Les seuls que ça intéressent ce sont ceux qui sont assez riches pour investir dans ce qu’on appelle le loyer de l’argent.Les investisseurs.Les destructeurs de l’humanité.
clark
12 février 2013
22h15
@gillesménard
Vous rêvez il n’y a pas d’inflation c’est Bernanke qui le dit.lol
favori
13 février 2013
17h13
L’insuffisance de la demande est le corolaire du “loyer de l’argent”.
L’ensemble des employés d’une unité de production ne peuvent acheter leur propre production parce qu’une partie de la richesse est utilisée pour payer le capital.
L’intérêt sur le capital est même interdit sur plus du 1/3 de la planète depuis plus de mille ans. Nos ancêtres se sont penchés sur la question probablement confrontés aux même problèmes. L’ensemble de la société ne peut donc pas acheter l’ensemble de ce qu’elle produit parce qu’une partie de la richesse sert à rémunérer le capital.
Inévitablement il se crée une impossibilité de vendre la production. Elle est donc exporté ou des capitaux sont importés pour équilibrer l’équation. Sources de beaucoup de guerres …

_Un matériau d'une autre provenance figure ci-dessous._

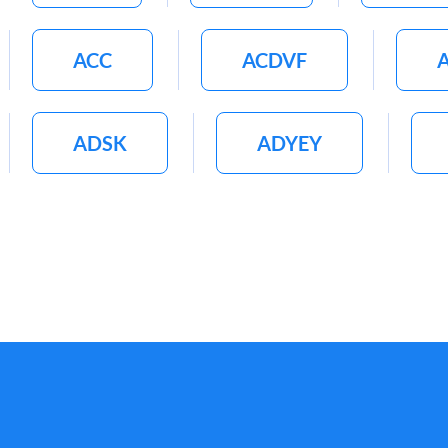
ACC
ACDVF
ADSK
ADYEY
AFL
AFRM
A
AHL
AI
AIG
AIZ
AJG
AKS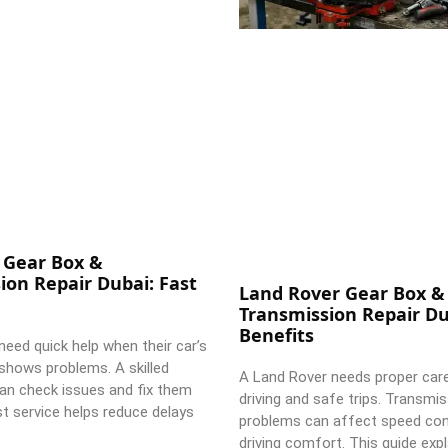
 Gear Box &
ion Repair Dubai: Fast
Land Rover Gear Box &
Transmission Repair Du
Benefits
need quick help when their car’s
shows problems. A skilled
A Land Rover needs proper car
an check issues and fix them
driving and safe trips. Transmi
st service helps reduce delays
problems can affect speed con
driving comfort. This guide expl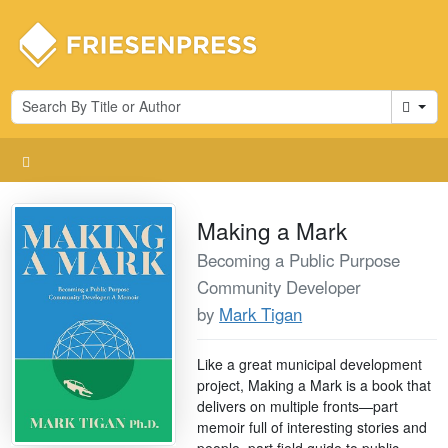
Cart
Making a Mark
Becoming a Public Purpose
Community Developer
by
Mark Tigan
Like a great municipal development
project, Making a Mark is a book that
delivers on multiple fronts—part
memoir full of interesting stories and
people, part field guide to public-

Une fois tous les marchés potentiels développés on retourne à l’insuffisance de la demande et à une crise de sur-production qui mène à un effondrement de l’économie.
On remet les compteurs à zéro on s’essuie et on recommence.
Historiquement, c’est toujours ce qui c’est passé. 19 fois sur 20. Et depuis l’invention du crédit.
Ici une lecture : http://www.pearson.fr/livre/?GCOI=27440100810530
Bon livre mais sans conclusion, même ces minutieux économistes sont incapables d’accepter la conclusion logique de leur propre recherche.
gillesmenard
13 février 2013
22h52
@favori
Merci pour ce lien de référence.Intéressant pour ”économie 101” d’un néophyte en la matière.